In spring or early summer, cecropia moths lay tiny, bead-shaped eggs – as many as 300 – on tree leaves or bushes. Larvae, or caterpillars, hatch two weeks later from four or five surviving eggs and immediately feed on those leaves. The caterpillars sport a different set of colors in each of the five growth stages, or instars, that they go through before they're ready to spin their cocoons.
In the meantime, they fatten up on the leaves of apple, maple, and other trees. Despite big appetites, the caterpillars aren't considered pests and pose no threat to orchards and wooded areas, Dr. Bessin says.
Fully grown caterpillars can be up to five inches long and are about as thick as the index finger of an average grown-up. Usually by late summer, they have spun the cocoons where they will remain until the next spring. When the moths emerge, they'll start the process all over again.
Mr. Good loves to speak about cecropia moths. In fact, as part of his work, he visits schools to tell kids all about the beautiful insect and its life cycle.
"Its body reminds me of a tarantula; the legs are kind of like a tarantula.... The legs and body are basically fire engine red.... If you shine a light on their eyes, they're this beautiful fluorescent pink," he says.

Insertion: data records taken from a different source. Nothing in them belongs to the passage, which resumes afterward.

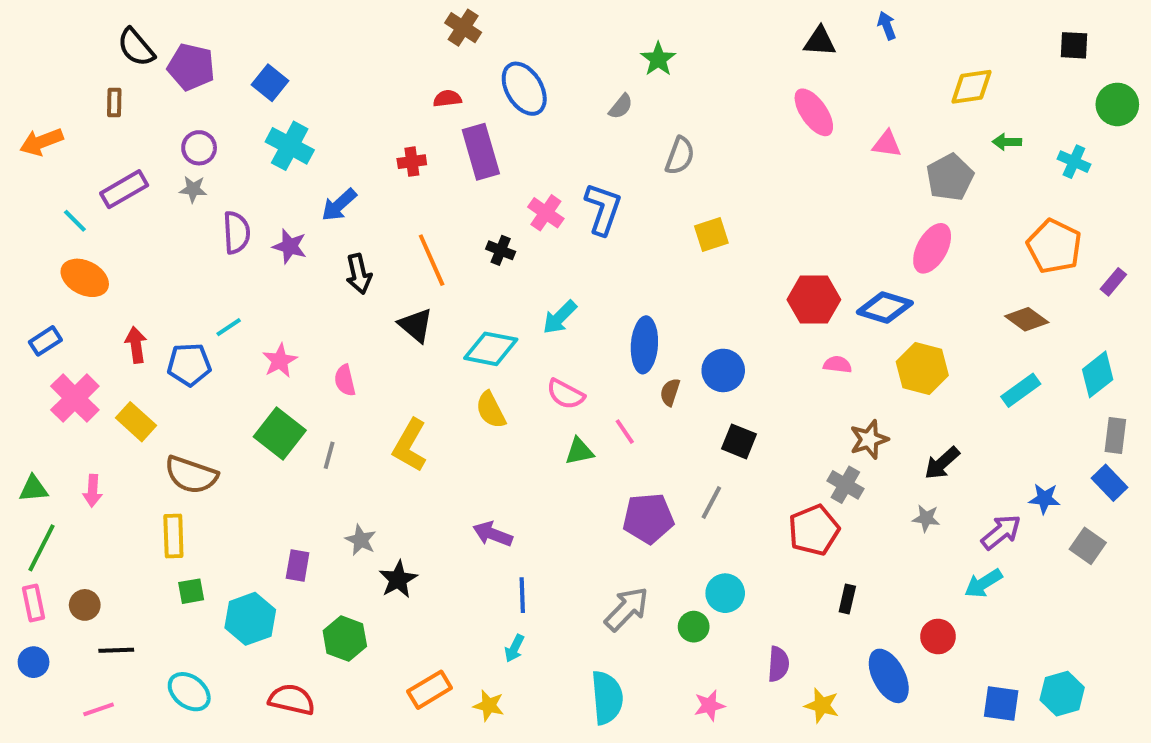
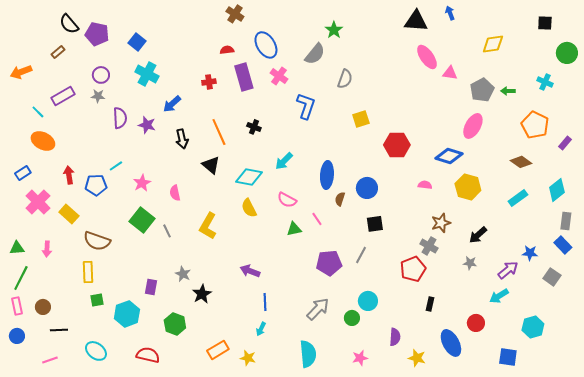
black triangle: (820, 41) -> (416, 21), size x1.4
brown rectangle: (114, 102) -> (58, 52), turned 48
gray semicircle: (621, 106) -> (315, 54), size x1.6
pink ellipse: (814, 112) -> (427, 57), moved
green arrow: (1007, 142) -> (508, 91), moved
pink cross: (546, 213) -> (279, 76), moved
red hexagon: (814, 300) -> (397, 145), moved
black square: (739, 441) -> (375, 224), turned -30
gray line: (329, 455) -> (167, 231), turned -40
cyan hexagon: (1062, 694) -> (533, 327), moved

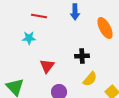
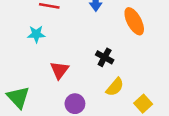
black cross: (82, 56) -> (105, 57), turned 32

"The antennae, how bushy they are. It's kind of like an old man's eyebrows," he says with a laugh. "If this doesn't get somebody interested, they don't like nature."
Clearly, Mr. Good loves nature. And so do the kids he talks to at schools. They ask lots of questions. "Time flies with 20 children in a classroom," he says. "You can go through two or three hours in no time."
What is metamorphosis?
This is the moth's four-stage life cycle: egg, larva, pupa, and adult. It starts in the spring and lasts one year, until the next spring.
What is the difference between male and female cecropias?
The male has fuzzier antennae, which he uses to pick up the scent, or pheromone, released by the female as a part of the mating process.
"The females are typically bigger than the males as adults, because they're all filled up with eggs," says M. Deane Bowers of the University of Colorado in Boulder.
Where can I find a cecropia cocoon?
Try looking in a tree, three to four feet off the ground or higher. The cocoon, which is usually a brownish color, is built around a stick and nestled among the stems of small branches. If you don't see one up high, look on fences, old boards, rocks, or even houses or barns.
What are some differences between moths and butterflies?
Butterflies tend to be more colorful than moths, and moths are usually night fliers, but there are exceptions in both cases.
"In general, butterflies have either knobbed antennae or a little hook to their antennae," says Ric Bessin of the University of Kentucky in Lexington. "Moths have threadlike, featherlike antennae."